**Given records**
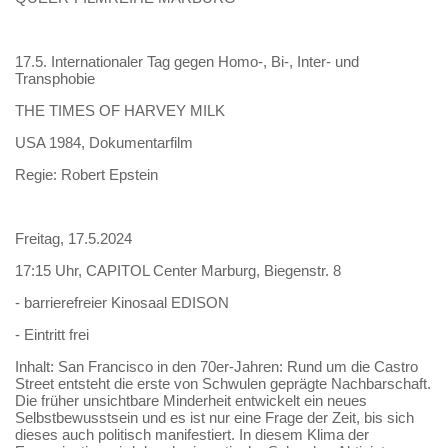
17.5. Internationaler Tag gegen Homo-, Bi-, Inter- und
Transphobie
THE TIMES OF HARVEY MILK
USA 1984, Dokumentarfilm
Regie: Robert Epstein
Freitag, 17.5.2024
17:15 Uhr, CAPITOL Center Marburg, Biegenstr. 8
- barrierefreier Kinosaal EDISON
- Eintritt frei
Inhalt: San Francisco in den 70er-Jahren: Rund um die Castro 
Street entsteht die erste von Schwulen geprägte Nachbarschaft. 
Die früher unsichtbare Minderheit entwickelt ein neues 
Selbstbewusstsein und es ist nur eine Frage der Zeit, bis sich 
dieses auch politisch manifestiert. In diesem Klima der 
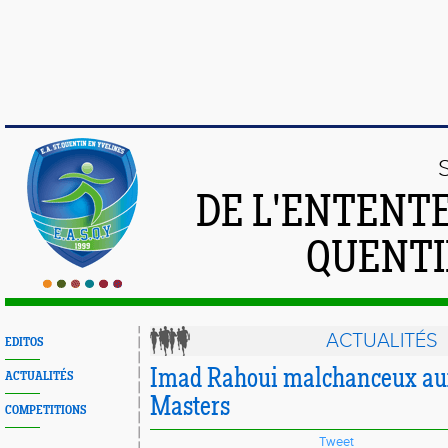
DE L'ENTENT
QUENTI
ACTUALITÉS
EDITOS
Imad Rahoui malchanceux au
ACTUALITÉS
Masters
COMPETITIONS
Tweet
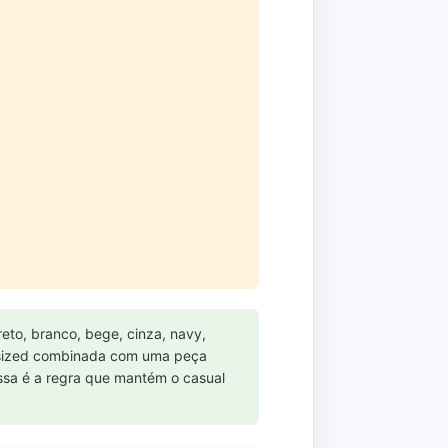
eto, branco, bege, cinza, navy,
ized combinada com uma peça
sa é a regra que mantém o casual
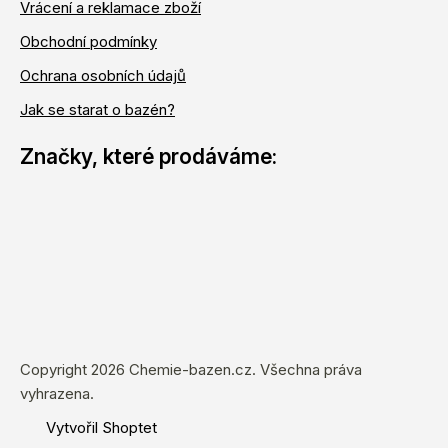
Vrácení a reklamace zboží
Obchodní podmínky
Ochrana osobních údajů
Jak se starat o bazén?
Copyright 2026
Chemie-bazen.cz
. Všechna práva
vyhrazena.
Vytvořil Shoptet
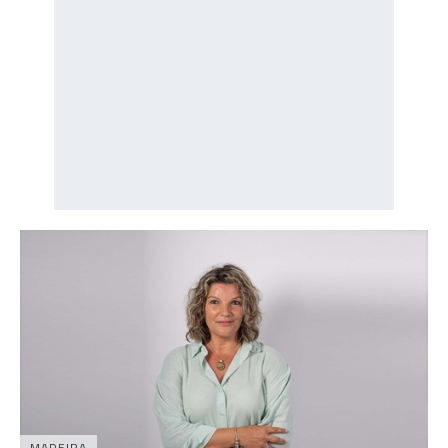
MADEIRA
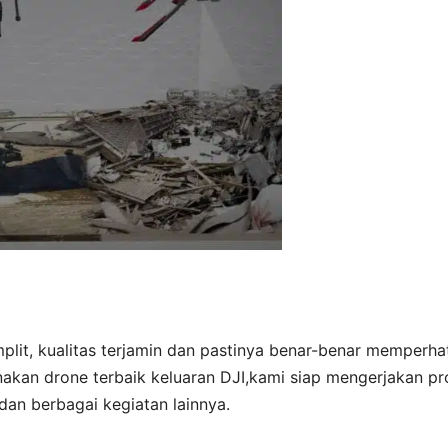
mplit, kualitas terjamin dan pastinya benar-benar memperha
akan drone terbaik keluaran DJI,kami siap mengerjakan pr
dan berbagai kegiatan lainnya.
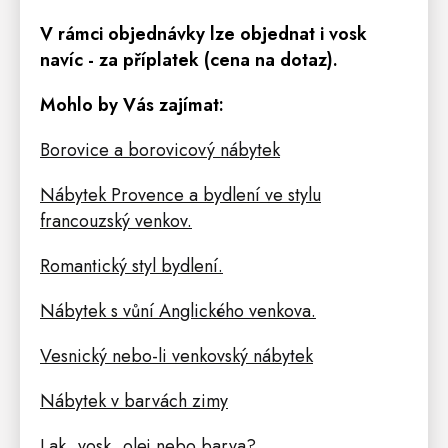
V rámci objednávky lze objednat i vosk
navíc - za příplatek (cena na dotaz).
Mohlo by Vás zajímat:
Borovice a borovicový nábytek
Nábytek Provence a bydlení ve stylu
francouzský venkov.
Romantický styl bydlení.
Nábytek s vůní Anglického venkova.
Vesnický nebo-li venkovský nábytek
Nábytek v barvách zimy
Lak, vosk, olej nebo barva?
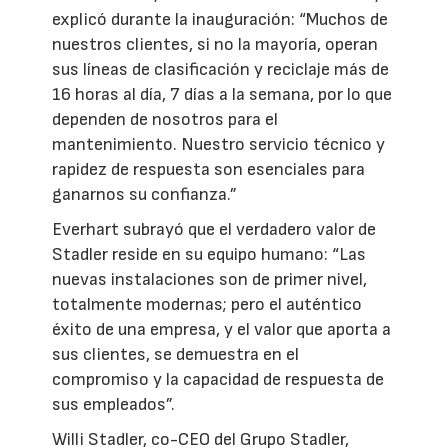
explicó durante la inauguración: “Muchos de
nuestros clientes, si no la mayoría, operan
sus líneas de clasificación y reciclaje más de
16 horas al día, 7 días a la semana, por lo que
dependen de nosotros para el
mantenimiento. Nuestro servicio técnico y
rapidez de respuesta son esenciales para
ganarnos su confianza.”
Everhart subrayó que el verdadero valor de
Stadler reside en su equipo humano: “Las
nuevas instalaciones son de primer nivel,
totalmente modernas; pero el auténtico
éxito de una empresa, y el valor que aporta a
sus clientes, se demuestra en el
compromiso y la capacidad de respuesta de
sus empleados”.
Willi Stadler, co-CEO del Grupo Stadler,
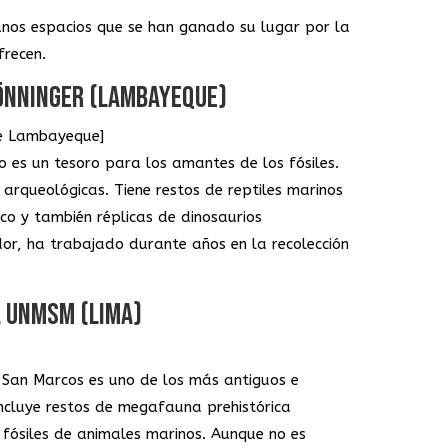
unos espacios que se han ganado su lugar por la
frecen.
ÖNNINGER (LAMBAYEQUE)
 de Lambayeque]
es un tesoro para los amantes de los fósiles.
arqueológicas. Tiene restos de reptiles marinos
ico y también réplicas de dinosaurios
dor, ha trabajado durante años en la recolección
A UNMSM (LIMA)
 San Marcos es uno de los más antiguos e
incluye restos de megafauna prehistórica
 fósiles de animales marinos. Aunque no es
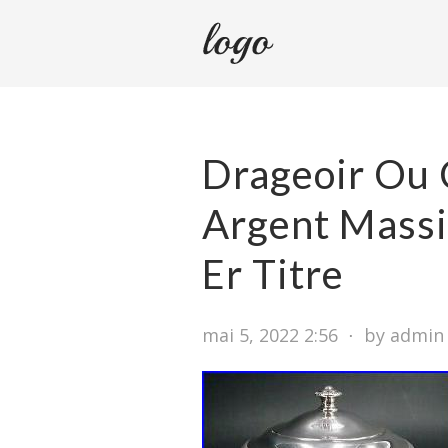
Drageoir Ou 
Argent Massi
Er Titre
mai 5, 2022 2:56
⋅
by admin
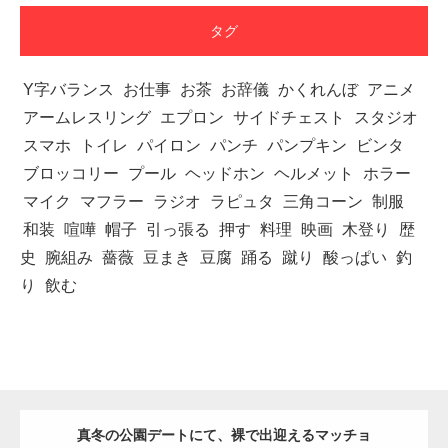
タグ
Y字バランス
お仕事
お茶
お辞儀
かくれんぼ
アニメ
アームレスリング
エプロン
サイドチェスト
スタジオ
スマホ
トイレ
パイロン
パンチ
パンプキン
ビンタ
ブロッコリー
プール
ヘッドホン
ヘルメット
ホラー
マイク
マフラー
ラジオ
ラピュタ
三角コーン
制服
和装
喧嘩
帽子
引っ張る
押す
料理
映画
木登り
歴
史
腕組み
薔薇
豆まき
豆腐
踊る
蹴り
酸っぱい
釣
り
飲む
真冬の公園デートにて、裸で出迎えるマッチョ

**Your instructions**
Reproduce each record from above exactly; pictures do not belong in the copy.

**Written response**
17.5. Internationaler Tag gegen Homo-, Bi-, Inter- und
Transphobie
THE TIMES OF HARVEY MILK
USA 1984, Dokumentarfilm
Regie: Robert Epstein
Freitag, 17.5.2024
17:15 Uhr, CAPITOL Center Marburg, Biegenstr. 8
- barrierefreier Kinosaal EDISON
- Eintritt frei
Inhalt: San Francisco in den 70er-Jahren: Rund um die Castro 
Street entsteht die erste von Schwulen geprägte Nachbarschaft. 
Die früher unsichtbare Minderheit entwickelt ein neues 
Selbstbewusstsein und es ist nur eine Frage der Zeit, bis sich 
dieses auch politisch manifestiert. In diesem Klima der 
DE L'ENTENT
QUENTI
ACTUALITÉS
EDITOS
Imad Rahoui malchanceux au
ACTUALITÉS
Masters
COMPETITIONS
Tweet
eto, branco, bege, cinza, navy,
ized combinada com uma peça
sa é a regra que mantém o casual
Vrácení a reklamace zboží
Obchodní podmínky
Ochrana osobních údajů
Jak se starat o bazén?
Copyright 2026
Chemie-bazen.cz
. Všechna práva
vyhrazena.
Vytvořil Shoptet
MADEIRA
mplit, kualitas terjamin dan pastinya benar-benar memperha
akan drone terbaik keluaran DJI,kami siap mengerjakan pr
dan berbagai kegiatan lainnya.
V rámci objednávky lze objednat i vosk
navíc - za příplatek (cena na dotaz).
Mohlo by Vás zajímat:
Borovice a borovicový nábytek
Nábytek Provence a bydlení ve stylu
francouzský venkov.
Romantický styl bydlení.
Nábytek s vůní Anglického venkova.
Vesnický nebo-li venkovský nábytek
Nábytek v barvách zimy
Lak, vosk, olej nebo barva?
explicó durante la inauguración: “Muchos de
nuestros clientes, si no la mayoría, operan
sus líneas de clasificación y reciclaje más de
16 horas al día, 7 días a la semana, por lo que
dependen de nosotros para el
mantenimiento. Nuestro servicio técnico y
rapidez de respuesta son esenciales para
ganarnos su confianza.”
Everhart subrayó que el verdadero valor de
Stadler reside en su equipo humano: “Las
nuevas instalaciones son de primer nivel,
totalmente modernas; pero el auténtico
éxito de una empresa, y el valor que aporta a
sus clientes, se demuestra en el
compromiso y la capacidad de respuesta de
sus empleados”.
Willi Stadler, co-CEO del Grupo Stadler,
unos espacios que se han ganado su lugar por la
frecen.
ÖNNINGER (LAMBAYEQUE)
 de Lambayeque]
es un tesoro para los amantes de los fósiles.
arqueológicas. Tiene restos de reptiles marinos
ico y también réplicas de dinosaurios
dor, ha trabajado durante años en la recolección
A UNMSM (LIMA)
 San Marcos es uno de los más antiguos e
incluye restos de megafauna prehistórica
 fósiles de animales marinos. Aunque no es
Drageoir Ou 
Argent Massi
Er Titre
mai 5, 2022 2:56
⋅
by admin
タグ
Y字バランス
お仕事
お茶
お辞儀
かくれんぼ
アニメ
アームレスリング
エプロン
サイドチェスト
スタジオ
スマホ
トイレ
パイロン
パンチ
パンプキン
ビンタ
ブロッコリー
プール
ヘッドホン
ヘルメット
ホラー
マイク
マフラー
ラジオ
ラピュタ
三角コーン
制服
和装
喧嘩
帽子
引っ張る
押す
料理
映画
木登り
歴
史
腕組み
薔薇
豆まき
豆腐
踊る
蹴り
酸っぱい
釣
り
飲む
真冬の公園デートにて、裸で出迎えるマッチョ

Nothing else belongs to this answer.